Until, one day, it does. “Weekend on the river’s what the caretaker said,” Tim called from on board the boat. “They’re cutting it real close.” Manhattan’s chilly in October, but I’d been told it could get arctic in the Thousand Islands. Even a weak fall system’s likely to be nasty. Past the boat the bay was the color of thunder, and rain ricocheted off the water’s surface with such fury I could barely make out Comfort Island a quarter mile away. It was the closest island to that part of the mainland, one of the few I knew by name. Comfort Island looked the opposite of comforting in the stormy morning light. “Guess you wish you’d taken that trip to see your parents,” Tim said, exposing the boat’s controls and seat cushions, tucking covers into storage bins.
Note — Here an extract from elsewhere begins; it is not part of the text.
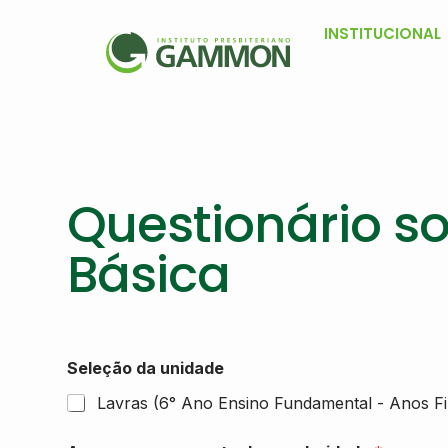
INSTITUCIONAL
Questionário s
Básica
Seleção da unidade
Lavras (6° Ano Ensino Fundamental - Anos Fi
Now that I was living closer to my home state, I’d been driving to Vermont on a regular basis.

If not for the storm, I’d be there now. “And miss all this?” I said as a gust of wind doused my face with cold rain. Tim dug into his pocket and came out with a key attached to a red float. “Flip you for it.” “Funny. The lines?” I knew what to do with those, at least. Tim started the engine as I waded across the dock, which was six inches underwater, and freed the boat from the cleats. I huddled inside the tiny console and stayed out of Tim’s way while he nudged us out of the slip. Only when we were off did I realize I’d left my gloves in the car. Rain hammered at the T-Top and stung my face as we lurched forward and sped across the water toward the island.
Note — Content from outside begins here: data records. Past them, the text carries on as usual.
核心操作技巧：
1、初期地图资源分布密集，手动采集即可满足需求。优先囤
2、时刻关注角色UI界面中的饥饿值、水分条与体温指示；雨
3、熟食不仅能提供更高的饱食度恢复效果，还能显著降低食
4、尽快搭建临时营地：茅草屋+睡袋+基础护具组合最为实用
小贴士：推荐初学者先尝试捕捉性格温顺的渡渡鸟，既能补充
The very first thing my fiancé told me about the Thousand Islands was that the label’s a lie. There are actually 1,864 rocky patches of land along the stretch of St. Lawrence that divides Ontario from New York State. A century ago the area was as posh as the Hamptons, the go-to summer getaway for millionaire titans of industry and the upper crust of New York. Many of them still own property on the river. According to Carson, the proprietor of the Waldorf Astoria once commissioned a hundred-and-twenty-room mansion for his wife only to watch her die before it was done. If the legend’s true, the man never returned to it again. What strikes me isn’t that he lost his bride, but that he didn’t see that outcome coming. He named the place Heart Island. Some ironies are too tempting for the universe to resist.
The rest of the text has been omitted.